Beyond those basics, there are a number of more subtle opportunities for optimization that simply require a “feel for the art” of it all, and proper domain knowledge, to match the culture of your users.  Catching their attention is key but authenticity and trust are also very important and cannot be sacrificed for a cheap thrill, or they’re not going to give you their credit card number.

Tactics that might work well would include using a larger checkout button with appropriate messaging.  Perhaps something exciting such as “Check it Out!” works for an entertainment product but a move conservative “Get Started” is more appropriate for insurance or financial institutions.  Color choices, images and titles work the same way.  Focus on finding a way to grab attention and infuse emotional excite, without compromising authenticity or trust.

Testing Methodology
As with any advice, there are many half truths in optimization.  What works well for many sites may not work for yours.  A lot of this comes down to culture and the issues f authenticity and trust I mentioned above.  For this reason, you may start with certain known principles as described above and broader usability heuristics, but the only way to truly know what works best for your own audience, is to test.

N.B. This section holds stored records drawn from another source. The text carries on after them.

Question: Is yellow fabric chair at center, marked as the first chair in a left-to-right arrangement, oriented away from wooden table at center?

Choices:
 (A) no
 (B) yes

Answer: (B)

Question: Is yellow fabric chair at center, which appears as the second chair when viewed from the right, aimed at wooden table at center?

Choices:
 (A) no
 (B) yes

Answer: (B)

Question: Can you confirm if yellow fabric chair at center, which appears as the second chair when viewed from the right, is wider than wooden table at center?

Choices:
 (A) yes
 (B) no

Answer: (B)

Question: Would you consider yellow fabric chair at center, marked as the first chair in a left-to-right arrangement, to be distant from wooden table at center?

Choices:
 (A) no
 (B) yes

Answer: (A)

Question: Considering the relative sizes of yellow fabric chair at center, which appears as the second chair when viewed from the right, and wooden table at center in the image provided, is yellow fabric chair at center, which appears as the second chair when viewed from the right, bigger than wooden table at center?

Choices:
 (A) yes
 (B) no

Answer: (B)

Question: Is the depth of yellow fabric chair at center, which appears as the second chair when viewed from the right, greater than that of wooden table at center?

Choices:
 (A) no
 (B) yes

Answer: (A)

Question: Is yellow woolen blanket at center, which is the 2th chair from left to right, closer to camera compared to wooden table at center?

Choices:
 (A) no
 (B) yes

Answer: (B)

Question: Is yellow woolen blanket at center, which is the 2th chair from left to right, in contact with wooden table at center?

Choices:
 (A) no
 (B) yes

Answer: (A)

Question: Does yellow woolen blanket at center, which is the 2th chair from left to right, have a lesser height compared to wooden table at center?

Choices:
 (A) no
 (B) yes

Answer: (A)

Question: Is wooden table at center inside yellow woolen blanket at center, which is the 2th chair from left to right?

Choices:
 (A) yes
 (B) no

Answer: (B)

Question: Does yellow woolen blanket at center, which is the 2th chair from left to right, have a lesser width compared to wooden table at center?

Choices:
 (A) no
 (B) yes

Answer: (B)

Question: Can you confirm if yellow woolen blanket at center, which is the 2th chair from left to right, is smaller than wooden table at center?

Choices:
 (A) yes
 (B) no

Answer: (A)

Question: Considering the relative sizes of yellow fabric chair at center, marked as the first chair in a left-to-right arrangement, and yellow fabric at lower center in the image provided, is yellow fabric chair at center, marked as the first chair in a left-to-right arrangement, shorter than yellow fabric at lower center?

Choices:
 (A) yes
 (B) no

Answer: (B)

Testing in fact, is at the basis of most sophisticated online marketing operations today. We should start with a humility that we never absolutely know truth, we can only approximate it, and should always seek to evaluate truth through objective and empirical evaluation.  As such, most online markets today user an iterative approach to their online marketing and optimization strategies.  Continual testing and revision is baked into the on-going process.

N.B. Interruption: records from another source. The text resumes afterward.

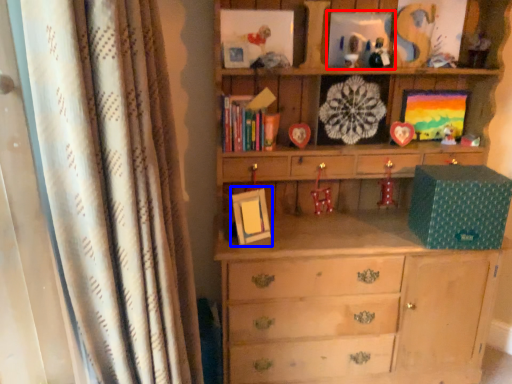 Question: Which point is closer to the camera, picture frame (highlighted by a red box) or picture frame (highlighted by a blue box)?

Choices:
 (A) picture frame
 (B) picture frame

Answer: (B) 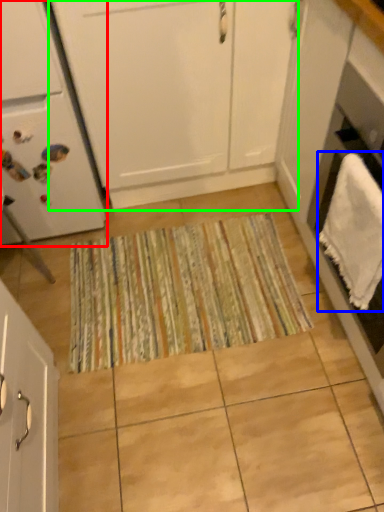 Question: Based on their relative distances, which object is nearer to home appliance (highlighted by a red box)? Choose from bath towel (highlighted by a blue box) and cabinetry (highlighted by a green box).

Choices:
 (A) bath towel
 (B) cabinetry

Answer: (B)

To test your overall conversion funnel, you just need to setup goals and funnels in your analytics tools to be able to track and observe where bottlenecks are and results of changes. The efficacy of a specific landing page however, is better instrumented with a tool specifically designed to track changes of that one page, and track the goals against those changes.  There are tools such as Unbounce, Optimizely, and the free Google Website Optimizer (WSO) for that; WSO optimizer in particular is handy due to its one-click Google Analytics integration.

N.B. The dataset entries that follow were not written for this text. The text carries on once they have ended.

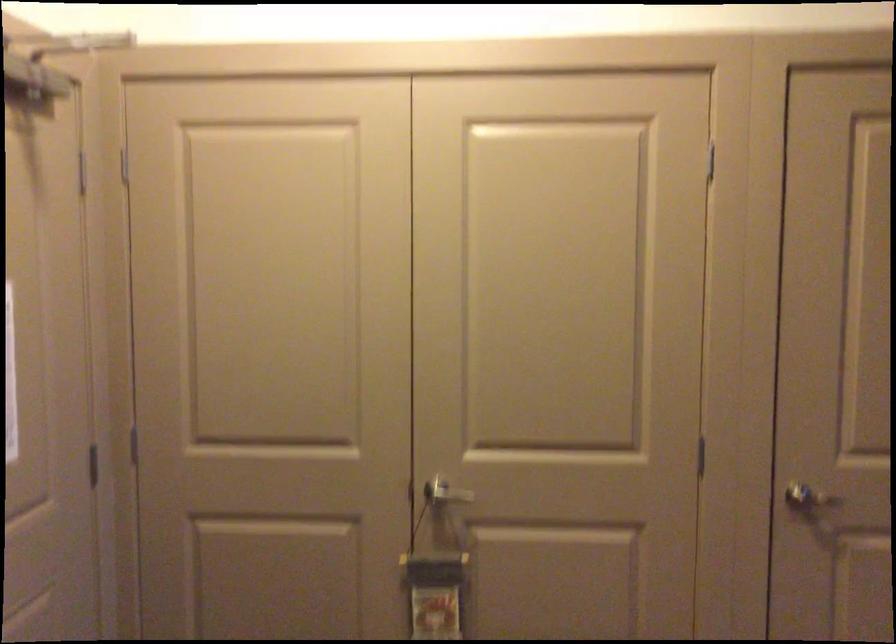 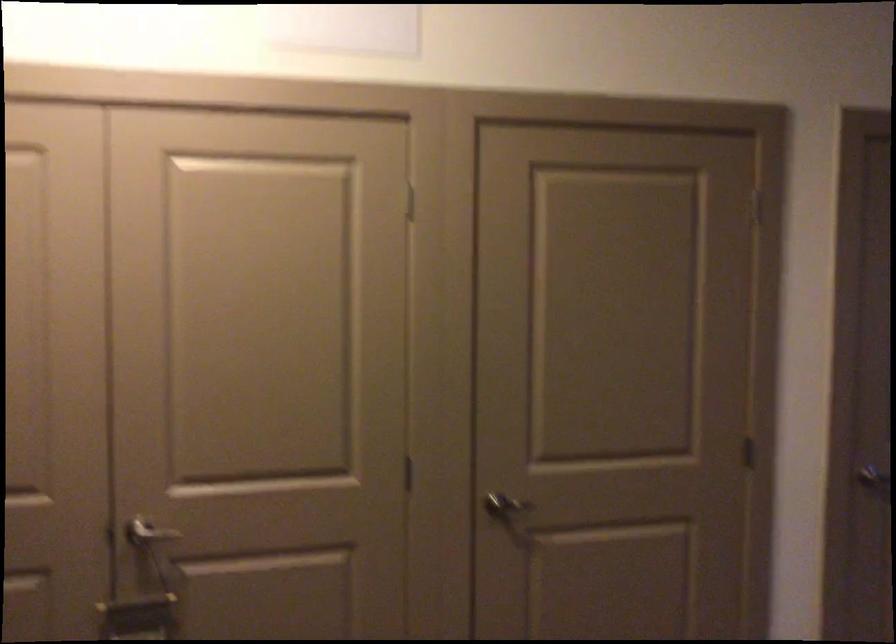 Locate, in the second image, the point that corresponds to (x=810, y=491) in the first image.

(504, 506) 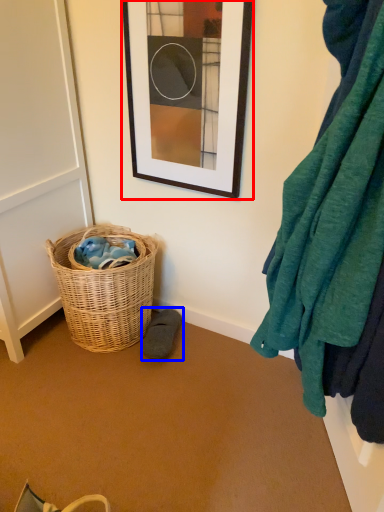 Question: Among these objects, which one is nearest to the camera, picture frame (highlighted by a red box) or shoe (highlighted by a blue box)?

Choices:
 (A) picture frame
 (B) shoe

Answer: (A) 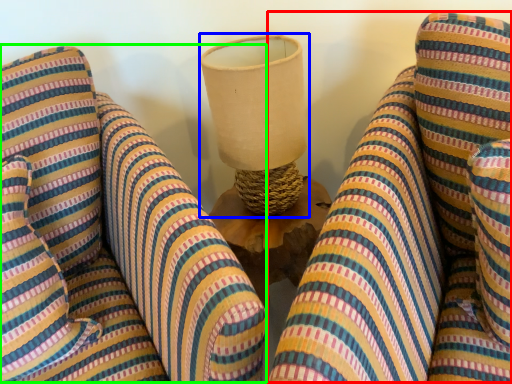 Question: Which is nearer to the bean bag chair (highlighted by a red box)? table lamp (highlighted by a blue box) or bean bag chair (highlighted by a green box).

Choices:
 (A) table lamp
 (B) bean bag chair

Answer: (A)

There are two types of tests that you might consider running for landing page optimization – an A/B test, or a Multivariate test.  An A/B test compares two or more separate pages, to determine which is more effective. This is a simple test to setup, requires less traffic, and is great for comparing entirely different versions of page layout.  If you instead want to focus on testing more subtle changes within a page such as title messaging, or button color, or featured image, a multivariate test would be appropriate.

A/B Testing
Using a tool such as Google Website Optimizer (WSO), you’d either setup redirection for the randomly served variants of yourA/B test, or you’d embed a few JavaScript hooks so that you can manage your variations from the WSO tool, if running a multivariate test.  Once setup, just wait for enough sample data to collect and let WSO do its thing.  Over time, you’ll see a percent-likely determination for which page is more successful. For example, “This page is 95% likely to outperform”.  Once you reach around 90-95%, WSO will determine the variant to be a “highly significant” improvement.  From there, you’ve confirmed which variant is more effective and can make your changes, as well as consider the next round of tests based on your findings.  This process can be repeated enlogica as you focus more and more on exactly what works.

For anyone new to optimization, I cannot stress enough, how important these methods are; you’re likely leaving a substantial amount of money on the table.  If you’ve never thought about optimization before, its quite likely that you can increase your Return on Ad Spend (ROAS) by 100% or more. I personally have had experiences in which small changes such as making a checkout but big, green and changing the messaging on it, with a single test, increased conversions by almost 40%.  So, while this form of methodical and detail-oriented optimization may not be the most sexy part of running your online business, it could easily be one of your most important!